Ainsi pensée, l'école ne doit plus transmettre la culture, mais libérer l'enfant des préjugés et stéréotypes qu'elle relaie. La culture ne passe plus pour un héritage à ressaisir, mais pour un fatras dont l'individu doit se libérer pour affranchir une créativité socialement inhibée. On passe de la transmission à la déconstruction.

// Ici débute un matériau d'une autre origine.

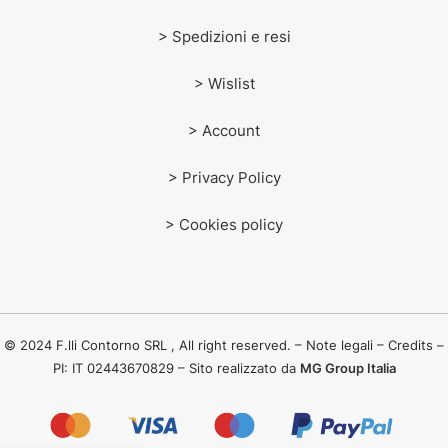
> Spedizioni e resi
> Wislist
> Account
> Privacy Policy
> Cookies policy
© 2024 F.lli Contorno SRL , All right reserved. – Note legali – Credits –
PI: IT 02443670829 – Sito realizzato da
MG Group Italia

Au nom du renouveau pédagogique, on a remplacé dans l'école québécoise l'apprentissage des connaissances par celle des compétences: les premières seraient vite périmées, les secondes permettraient de construire soi-même son propre savoir. De ce point de vue, la décivilisation devient un objectif politique honorable, car il correspond à une émancipation de la subjectivité. Nul besoin d'un maître: l'enfant doit s'éduquer lui-même, ce qu'entretient le fantasme d'une conversion généralisée de la pédagogie aux nouvelles technologies, où le rapport entre le professeur et l'élève serait réduit au strict minimum.

C'est cette école qui essaie de masquer avec des statistiques truquées son effondrement. Or, les faits sont là: la maîtrise de la langue régresse, la connaissance de l'histoire est ravagée. Bien des enseignants, formés dans ce système, en viennent à confesseur leur ignorance.

Il s'agit dès lors de restaurer le principe de transmission et conséquemment, la valeur de la civilisation et des œuvres qu'il s'agit de transmettre. Depuis plusieurs années, des intellectuels québécois ont travaillé à en réhabiliter le principe. Une bonne part du corps enseignant, rassemblée autour de la Fédération autonome de l'enseignement, s'est aussi révoltée contre cette dénaturation de l'école. Mais cette critique n'a pas été relayée par les partis politiques, qui peinent à délivrer l'éducation des idéologues qui l'ont confisqué. [Note du carnet : Les partis prennent pour conseiller en éducation des experts issus du même modèle et moule québécois.] On ne refondera pas l'école sans réparer les fondements abimés de la cité.